Effects of recombinant human growth hormone on protein turnover in the fasting and fed state in adolescents with Crohn disease.

Author(s): Hannon TS, DiMeglio LA, Pfefferkorn MD, Carroll AE, Denne SC

Affiliation(s): Department of Pediatrics, Indiana University School of Medicine, Riley Hospital for Children, Section of Pediatric Endocrinology, Indianapolis, IN 46202, USA. tshannon@iupui.edu

Publication date & source: 2011, J Pediatr Endocrinol Metab., 24(9-10):633-40.

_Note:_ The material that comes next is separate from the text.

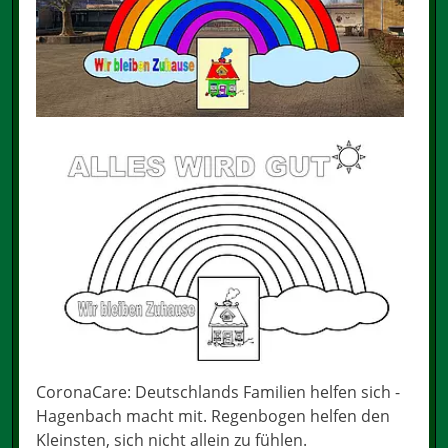
CoronaCare: Deutschlands Familien helfen sich -
Hagenbach macht mit. Regenbogen helfen den
Kleinsten, sich nicht allein zu fühlen.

Publication type: Research Support, N.I.H., Extramural; Research Support, Non-U.S. Gov't

The primary purpose of this study was to test whether recombinant human growth hormone (rhGH) supplementation would enhance protein synthesis and accretion of lean body mass. Eight adolescents (six males and two females; 17.2 +/- 2.6 years; age range, 13.7-21.2 years) participated in a randomized double-blind placebo-controlled cross-over trial of rhGH. We employed stable isotopes to measure proteolysis and protein synthesis during fasting and fed conditions during two 6-month treatment conditions. We also measured bone mineral density (BMD), markers of bone turnover, and body composition. Whole-body proteolysis, phenylalanine catabolism, and protein synthesis did not differ during treatment with rhGH vs. placebo. Enteral nutrition suppressed proteolysis and increased protein synthesis similarly during placebo and rhGH treatments. We conclude that rhGH is unlikely to provide sufficient metabolic benefit to warrant its use as an adjunct treatment in clinically stable adolescents with Crohn disease. A high prevalence of vitamin D deficiency and suboptimal BMD existed, which deserves further investigation and clinical attention.